## WHAT IS NEEDED
The records below must be output exactly, without pictures.

## DATA PROVIDED
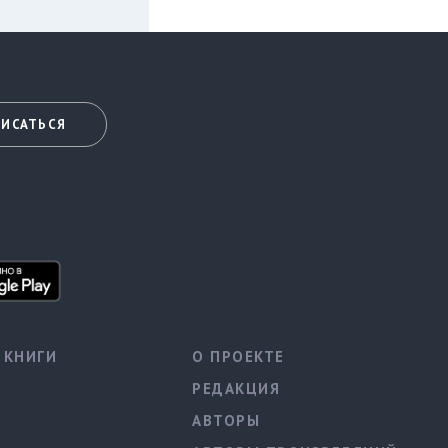
ИСАТЬСЯ
КНИГИ
О ПРОЕКТЕ
РЕДАКЦИЯ
АВТОРЫ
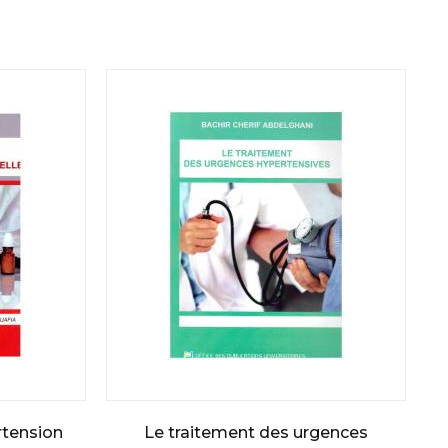
rtension
Le traitement des urgences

## TASK OUTPUT
ИСАТЬСЯ
КНИГИ
О ПРОЕКТЕ
РЕДАКЦИЯ
АВТОРЫ
rtension
Le traitement des urgences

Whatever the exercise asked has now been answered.